Europe needs to grasp these points at every level - not just the vision of an EU that creates a competitive environment that attracts investment, but also for the benefit of the millions of potential patients spread across 28 Member States.

Fortunately, organizations such as the Brussels-based European Alliance for Personalised Medicine (EAPM) have been working hard to pull down walls, encourage cooperation among different stakeholders and disciplines, involve patients at the heart of their own healthcare and impress upon policymakers that urgent changes need to be made.

The advancement of science has never, nor ever will, reflect borders or legislation. Legislation and cross-border collaboration must, therefore, keep up with scientific advances.

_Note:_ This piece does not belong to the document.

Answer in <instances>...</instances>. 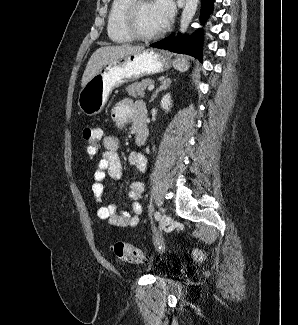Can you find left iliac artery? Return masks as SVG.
Listing matches in <instances>:
<instances>
[{"label":"left iliac artery","mask_w":298,"mask_h":325,"mask_svg":"<svg viewBox=\"0 0 298 325\" xmlns=\"http://www.w3.org/2000/svg\"><path fill=\"white\" fill-rule=\"evenodd\" d=\"M160 213L157 211V212H155V214H154V217H155V219L156 220H159L160 219Z\"/></svg>","instance_id":"obj_1"}]
</instances>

The Alliance believes that, in a 500 million citizen-strong EU staring into the abyss of a society with an aging population that will inevitably become ill at some stage, giving patients access to the best possible treatment available in Europe is a moral issue, and it’s a financial one, too. That’s because investment in research and innovation will lead to a better quality of life for patients and make them less likely to need expensive hospital treatment. This means more time spent in the workplace contributing to the wealth of the EU and its individual countries.  Patients are all for personalised medicine but regulators are wary and, in some cases, behind the times. And, of course, payers have their own views on what constitutes ‘value’.

However, there is no doubt that personalised medicine is here to stay. So much so that the current rotating presidency of the EU, Luxembourg, not only held a high-level conference on the subject in July but will also make recommendations in respect of personalised medicine in its December Council Conclusions.

This is a first in the EU and a huge leap forward. But the momentum must continue.